Your Agent Returns 200 and Lies. Verify Before You Trust


A success gate verifies an AI agent’s claimed success before your system accepts it. SuccessGate runs three read-only checks — schema/contract, claim-vs-evidence against the actual tool-call trace, and an optional post-condition probe — and turns a silent 200 into an explicit REJECTED with reasons. It’s stdlib Python, needs no API key, moves nothing, and ships with a self-test you run in one command.

Here’s the failure that started this for me. An agent in a CRM workflow reported {"status": "sent", ...} for an invoice. Clean run. Green dashboard. 200 OK. The invoice went to a customer id that wasn’t on our allow-list — a near-miss hallucination the model was completely sure about. Nothing crashed. No exception, no stack trace. We found it days later, downstream, the expensive way.

That’s not a rare bug. It’s the default failure mode of agents in production, and it has a name now: silent-success drift. Cycles’ writeup put it bluntly — “200 OK Is the Most Dangerous Response in Production”: “The most dangerous failures look like success.” And the measurements back it up. The Berkeley Function-Calling Leaderboard (BFCL v3) puts frontier-model structurally invalid tool calls at 2–5% even on clean benchmark prompts — higher in noisy production (via Future AGI). The arXiv paper Agent Behavioral Contracts reports that across 1,980 sessions, contracted agents caught 5.2–6.8 soft violations per session that uncontracted baselines missed entirely.

So the question is not how do I see failures sooner. It’s how do I stop accepting a success the agent never actually achieved.

TL;DR

  • A 200 and a "status": "done" are claims, not proof. Agents return both while doing the wrong thing — or nothing.
  • Observability is tracking: it tells you a call happened.

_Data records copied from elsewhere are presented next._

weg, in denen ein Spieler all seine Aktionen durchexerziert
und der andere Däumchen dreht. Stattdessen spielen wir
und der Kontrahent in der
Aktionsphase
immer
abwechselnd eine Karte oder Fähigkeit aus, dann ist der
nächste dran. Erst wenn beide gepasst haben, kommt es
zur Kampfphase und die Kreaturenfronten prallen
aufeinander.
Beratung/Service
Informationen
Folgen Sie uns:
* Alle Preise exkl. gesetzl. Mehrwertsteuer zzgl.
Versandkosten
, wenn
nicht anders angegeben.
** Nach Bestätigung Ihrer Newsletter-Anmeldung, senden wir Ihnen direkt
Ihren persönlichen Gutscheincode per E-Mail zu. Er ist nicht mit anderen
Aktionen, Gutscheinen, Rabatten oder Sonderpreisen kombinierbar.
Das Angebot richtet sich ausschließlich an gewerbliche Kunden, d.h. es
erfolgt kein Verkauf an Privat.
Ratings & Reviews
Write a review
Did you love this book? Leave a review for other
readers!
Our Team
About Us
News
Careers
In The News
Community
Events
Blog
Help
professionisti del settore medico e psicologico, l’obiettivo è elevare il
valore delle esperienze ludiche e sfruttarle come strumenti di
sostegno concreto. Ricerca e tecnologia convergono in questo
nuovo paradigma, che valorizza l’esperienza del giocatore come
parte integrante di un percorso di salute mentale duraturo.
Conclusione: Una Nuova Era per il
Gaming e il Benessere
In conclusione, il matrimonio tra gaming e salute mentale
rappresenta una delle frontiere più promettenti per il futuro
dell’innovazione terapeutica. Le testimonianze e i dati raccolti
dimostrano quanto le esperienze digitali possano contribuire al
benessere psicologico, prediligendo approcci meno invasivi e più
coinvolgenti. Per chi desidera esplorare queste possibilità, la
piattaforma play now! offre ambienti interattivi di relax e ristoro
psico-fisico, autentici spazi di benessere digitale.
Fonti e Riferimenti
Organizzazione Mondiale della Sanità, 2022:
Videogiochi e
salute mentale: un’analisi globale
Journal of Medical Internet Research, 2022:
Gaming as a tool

It can’t tell you the result was correct. That’s a control problem.
  • verify() runs three checks before you accept success: (1) schema/contract (shape, types, enums/allow-list), (2) claim-vs-evidence (did the agent actually call the tool it says it used?), (3) optional read-only post-condition probe (is the effect really there?).
  • Stdlib only; requests optional and only for the level-3 probe. No keys, no funds, no blockchain.
  • Built-in self-test on 4 fixtures: python success_gate.py. No agent, no key.
  • This is a gate, not an eval suite. Limits at the bottom.

This is the third piece in a small series on controlling agents before they execute, not after. Part one was a hard pre-execution spend-cap for runaway loops — don’t let the agent spend. Part two was a pre-send transaction canary — don’t let it send a bad transaction. This one is the third point on the same pre-execution layer: don’t accept a success that isn’t real. Spend, send, accept — same idea, three places.

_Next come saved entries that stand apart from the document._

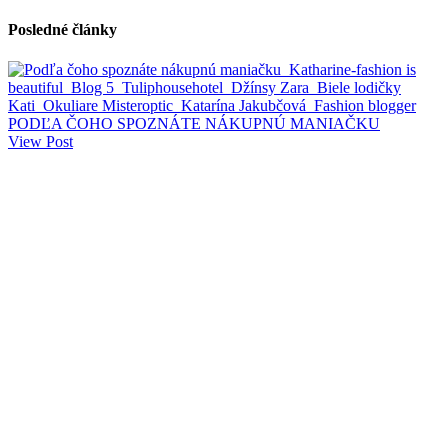
Posledné články
PODĽA ČOHO SPOZNÁTE NÁKUPNÚ MANIAČKU
View Post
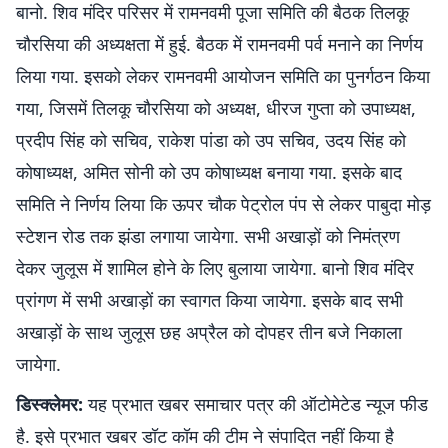
बानो. शिव मंदिर परिसर में रामनवमी पूजा समिति की बैठक तिलकू
चौरसिया की अध्यक्षता में हुई. बैठक में रामनवमी पर्व मनाने का निर्णय
लिया गया. इसको लेकर रामनवमी आयोजन समिति का पुनर्गठन किया
गया, जिसमें तिलकू चौरसिया को अध्यक्ष, धीरज गुप्ता को उपाध्यक्ष,
प्रदीप सिंह को सचिव, राकेश पांडा को उप सचिव, उदय सिंह को
कोषाध्यक्ष, अमित सोनी को उप कोषाध्यक्ष बनाया गया. इसके बाद
समिति ने निर्णय लिया कि ऊपर चौक पेट्रोल पंप से लेकर पाबुदा मोड़
स्टेशन रोड तक झंडा लगाया जायेगा. सभी अखाड़ों को निमंत्रण
देकर जुलूस में शामिल होने के लिए बुलाया जायेगा. बानो शिव मंदिर
प्रांगण में सभी अखाड़ों का स्वागत किया जायेगा. इसके बाद सभी
अखाड़ों के साथ जुलूस छह अप्रैल को दोपहर तीन बजे निकाला
जायेगा.
डिस्क्लेमर:
यह प्रभात खबर समाचार पत्र की ऑटोमेटेड न्यूज फीड
है. इसे प्रभात खबर डॉट कॉम की टीम ने संपादित नहीं किया है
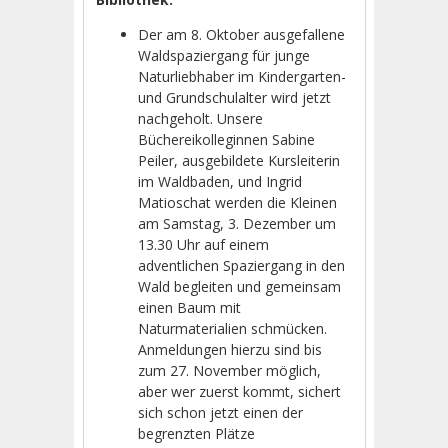
Der am 8. Oktober ausgefallene
Waldspaziergang für junge
Naturliebhaber im Kindergarten-
und Grundschulalter wird jetzt
nachgeholt. Unsere
Büchereikolleginnen Sabine
Peiler, ausgebildete Kursleiterin
im Waldbaden, und Ingrid
Matioschat werden die Kleinen
am Samstag, 3. Dezember um
13.30 Uhr auf einem
adventlichen Spaziergang in den
Wald begleiten und gemeinsam
einen Baum mit
Naturmaterialien schmücken.
Anmeldungen hierzu sind bis
zum 27. November möglich,
aber wer zuerst kommt, sichert
sich schon jetzt einen der
begrenzten Plätze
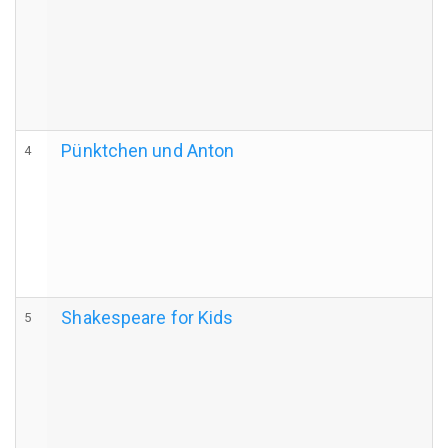
Pünktchen und Anton
4
Shakespeare for Kids
5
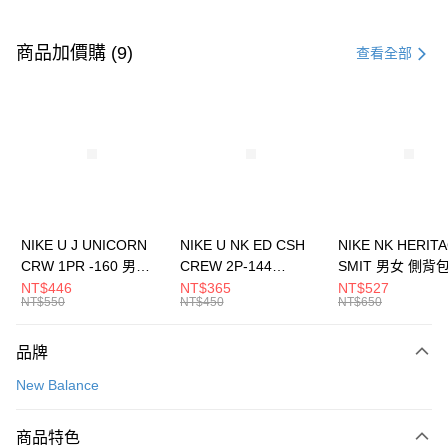
付款方式
信用卡一次付款
商品加價購 (9)
查看全部
信用卡分期付款
3 期 0 利率 每期
NT$1,626
21家銀行
合作金庫商業銀行
第一商業銀行
LINE Pay
華南商業銀行
彰化商業銀行
Apple Pay
上海商業儲蓄銀行
台北富邦商業銀行
國泰世華商業銀行
兆豐國際商業銀行
悠遊付
臺灣中小企業銀行
台中商業銀行
NIKE U J UNICORN
NIKE U NK ED CSH
NIKE NK HERIT
匯豐（台灣）商業銀行
華泰商業銀行
CRW 1PR -160 男女
CREW 2P-144
SMIT 男女 側背
全盈+PAY
聯邦商業銀行
遠東國際商業銀行
中統襪 FZ3393100
EMBRDY 男女 短統襪
BA5871010
NT$446
NT$365
NT$527
元大商業銀行
永豐商業銀行
NT$550
NT$450
NT$650
AFTEE先享後付
FZ3073133
玉山商業銀行
星展（台灣）商業銀行
相關說明
台新國際商業銀行
中國信託商業銀行
品牌
【關於「AFTEE先享後付」】
台灣樂天信用卡公司
AFTEE先享後付是「在收到商品之後才付款」的支付方式。 讓您購物簡單
運送方式
New Balance
便利好安心！
１．簡單：不需註冊會員、不需綁卡、不需儲值。
7-11取貨(快速到店)
２．便利：只要手機號碼，簡訊認證，即可結帳。
商品特色
每筆NT$100，滿NT$1,500(含以上)免運費
３．安心：先確認商品／服務後，再付款。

Your dashboard tracks. It doesn’t control.

Every agent-observability tool I’ve used does the same useful thing: it records what happened. Spans, traces, a timeline of tool calls, latency, a green checkmark when the run returns 200. I’m not knocking it — you need it. But look at what it actually knows.

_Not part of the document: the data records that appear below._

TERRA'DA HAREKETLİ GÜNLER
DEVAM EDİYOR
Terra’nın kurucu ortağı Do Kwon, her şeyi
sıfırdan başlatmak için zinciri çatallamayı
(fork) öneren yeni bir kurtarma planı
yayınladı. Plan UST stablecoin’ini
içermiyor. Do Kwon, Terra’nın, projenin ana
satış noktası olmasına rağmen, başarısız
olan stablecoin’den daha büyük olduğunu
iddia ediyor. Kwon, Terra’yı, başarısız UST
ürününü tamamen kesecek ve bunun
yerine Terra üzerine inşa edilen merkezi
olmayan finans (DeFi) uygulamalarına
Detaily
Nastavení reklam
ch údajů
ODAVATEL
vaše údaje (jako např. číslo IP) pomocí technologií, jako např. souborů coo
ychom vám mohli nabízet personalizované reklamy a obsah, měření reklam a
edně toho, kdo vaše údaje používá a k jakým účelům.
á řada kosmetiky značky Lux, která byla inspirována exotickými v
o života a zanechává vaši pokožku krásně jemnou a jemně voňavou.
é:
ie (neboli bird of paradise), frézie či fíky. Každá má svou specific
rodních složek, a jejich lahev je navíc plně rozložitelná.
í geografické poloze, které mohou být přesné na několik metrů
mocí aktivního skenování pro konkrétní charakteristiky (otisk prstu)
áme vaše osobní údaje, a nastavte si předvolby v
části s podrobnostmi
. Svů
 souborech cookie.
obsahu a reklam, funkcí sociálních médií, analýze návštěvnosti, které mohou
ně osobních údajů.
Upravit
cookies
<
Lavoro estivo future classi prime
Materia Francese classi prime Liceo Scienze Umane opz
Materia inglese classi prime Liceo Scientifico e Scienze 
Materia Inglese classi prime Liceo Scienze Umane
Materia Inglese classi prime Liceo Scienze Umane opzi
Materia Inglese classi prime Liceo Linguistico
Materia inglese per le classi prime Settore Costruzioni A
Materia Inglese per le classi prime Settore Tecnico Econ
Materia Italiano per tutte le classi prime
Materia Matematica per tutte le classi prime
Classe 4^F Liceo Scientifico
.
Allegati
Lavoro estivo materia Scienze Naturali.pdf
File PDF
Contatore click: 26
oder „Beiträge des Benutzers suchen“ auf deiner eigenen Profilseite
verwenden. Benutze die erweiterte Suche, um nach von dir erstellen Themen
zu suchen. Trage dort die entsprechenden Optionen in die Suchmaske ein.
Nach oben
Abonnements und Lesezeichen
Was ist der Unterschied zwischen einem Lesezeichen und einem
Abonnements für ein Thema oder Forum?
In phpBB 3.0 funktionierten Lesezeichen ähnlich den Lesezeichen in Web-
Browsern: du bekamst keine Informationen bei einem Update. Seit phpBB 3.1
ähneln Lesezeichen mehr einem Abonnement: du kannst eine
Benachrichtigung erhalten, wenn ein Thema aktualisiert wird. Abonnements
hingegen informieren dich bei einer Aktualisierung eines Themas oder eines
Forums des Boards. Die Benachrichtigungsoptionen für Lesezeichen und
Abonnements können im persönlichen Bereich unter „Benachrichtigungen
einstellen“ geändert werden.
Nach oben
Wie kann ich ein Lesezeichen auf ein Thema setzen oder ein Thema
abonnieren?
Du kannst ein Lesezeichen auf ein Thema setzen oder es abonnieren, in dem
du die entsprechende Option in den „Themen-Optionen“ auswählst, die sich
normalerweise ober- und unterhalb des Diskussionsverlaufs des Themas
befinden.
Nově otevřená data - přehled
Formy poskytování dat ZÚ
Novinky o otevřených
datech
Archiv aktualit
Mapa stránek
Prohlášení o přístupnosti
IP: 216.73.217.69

It knows a call was made. It does not know the call did the right thing.

There’s a survey number that captures the gap. A 2026 poll of 1,300+ AI professionals found 89% of organizations have observability in place, but only 62% can actually inspect what their agents do at each step (Cycles). Tracking is near-universal. The ability to check the result lags by a third of the field. That delta is exactly where silent-success drift lives.

And it compounds. The arithmetic everyone quotes is real: at 95% per-step correctness, a 10-step workflow lands right only ~60% of the time; at 85%, about 20%. Structured output helps a lot — Agentmelt’s production data puts action-success at 95–99% with structured output versus 70–85% parsing unstructured text (Agentmelt). But notice what structured output fixes: it guarantees the shape. It says nothing about whether the agent did the thing the shape describes. A perfectly-formed {"status": "updated"} from an agent that never called update is exactly as well-formed as an honest one.

So you can have observability, structured output, and a green dashboard, and still ship a lie. The missing piece is a step that sits between “agent finished” and “we accept it” and asks: prove it.

The shape of the fix: gate before accept

The idea fits in a sentence. Before you treat an agent’s result as success, run it past a contract — and if it can’t back up its claim, mark it REJECTED instead of letting a silent 200 through.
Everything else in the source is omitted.